Этьен свернул было в сторону, чтобы избавиться от нее, но натолкнулся на жену Пьерона, прибежавшую через садик. Распутная бабенка радовалась смерти своей матери, ибо опасалась, что за исступленные выпады старухи отвечать придется ее родным; нисколько не оплакивала она и свою падчерицу: девчонка — сущая потаскушка, хорошо, что избавилась от нее. Но теперь мачеха ударилась в слезы, подлаживаясь к соседкам и желая помириться с ними.

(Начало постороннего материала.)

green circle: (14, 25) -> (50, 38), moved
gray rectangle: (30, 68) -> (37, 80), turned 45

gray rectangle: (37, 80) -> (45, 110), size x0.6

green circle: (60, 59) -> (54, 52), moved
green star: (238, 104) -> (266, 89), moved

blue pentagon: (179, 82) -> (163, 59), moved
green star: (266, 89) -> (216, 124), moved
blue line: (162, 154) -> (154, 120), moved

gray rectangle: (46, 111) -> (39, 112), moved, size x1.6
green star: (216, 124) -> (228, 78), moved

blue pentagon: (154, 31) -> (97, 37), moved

— А моя мать? — кричала она. — Где она, скажи? А дочка где? Люди видели, как ты за их спинами прятался… Вот пули и угодили в них вместо тебя!

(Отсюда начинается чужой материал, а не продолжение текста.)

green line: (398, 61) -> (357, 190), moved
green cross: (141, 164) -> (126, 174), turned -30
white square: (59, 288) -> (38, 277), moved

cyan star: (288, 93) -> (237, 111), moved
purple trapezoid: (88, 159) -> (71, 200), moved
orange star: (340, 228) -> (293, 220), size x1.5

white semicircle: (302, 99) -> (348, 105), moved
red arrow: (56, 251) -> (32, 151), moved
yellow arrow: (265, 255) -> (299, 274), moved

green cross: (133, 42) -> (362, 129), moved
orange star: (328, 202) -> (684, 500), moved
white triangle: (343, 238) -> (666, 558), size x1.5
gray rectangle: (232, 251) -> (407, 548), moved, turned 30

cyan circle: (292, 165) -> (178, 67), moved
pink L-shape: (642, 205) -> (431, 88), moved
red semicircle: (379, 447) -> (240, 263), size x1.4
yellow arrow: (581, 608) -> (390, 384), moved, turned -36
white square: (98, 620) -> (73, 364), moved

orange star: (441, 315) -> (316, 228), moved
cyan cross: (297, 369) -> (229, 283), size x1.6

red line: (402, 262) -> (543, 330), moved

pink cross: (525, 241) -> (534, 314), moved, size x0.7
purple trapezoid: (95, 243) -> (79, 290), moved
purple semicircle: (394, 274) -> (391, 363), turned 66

Что делать? Придушить жену Пьерона и других женщин? Вступить в драку со всем поселком? У Этьена мелькнула такая соблазнительная мысль. Кровь стучала у него в висках, он мысленно называл товарищей скотами, негодовал, — они так неразвиты, так невежественны, что сердятся на него за вполне логический ход событий. Какие глупцы! Противно было и собственное бессилие: ведь он не мог вновь покорить их. Он ускорил шаг, как будто и не слышал оскорблений. А вскоре отступление превратилось в бегство, — в каждом доме его встречали свистом, улюлюканьем; его упорно преследовали по пятам; все поносили его, и хор проклятий, исполненных ненависти, звучал все громче. Теперь его называли эксплуататором, убийцей, кричали, что он единственный виновник их несчастий. До самого выезда из поселка он бежал как сумасшедший, бледный, растерянный, а за ним вдогонку с воплями неслась толпа преследователей. Наконец на большой дороге многие отстали, однако некоторые, особенно упорные, бежали за ним до самого конца спуска, и тут, около пивной Раснера, им встретилась группа углекопов, возвращавшихся с Ворейской шахты.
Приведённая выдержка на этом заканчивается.